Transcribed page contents
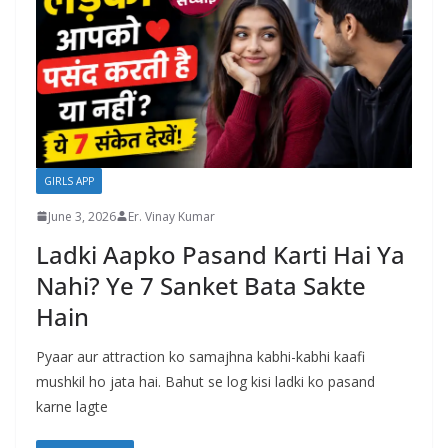
GIRLS APP
June 3, 2026
Er. Vinay Kumar
Ladki Aapko Pasand Karti Hai Ya
Nahi? Ye 7 Sanket Bata Sakte
Hain
Pyaar aur attraction ko samajhna kabhi-kabhi kaafi
mushkil ho jata hai. Bahut se log kisi ladki ko pasand
karne lagte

# [Your instructions]
Would you write out all of the records exactly, omitting the pictures?

# [Expected answer]
GIRLS APP
June 3, 2026
Er. Vinay Kumar
Ladki Aapko Pasand Karti Hai Ya
Nahi? Ye 7 Sanket Bata Sakte
Hain
Pyaar aur attraction ko samajhna kabhi-kabhi kaafi
mushkil ho jata hai. Bahut se log kisi ladki ko pasand
karne lagte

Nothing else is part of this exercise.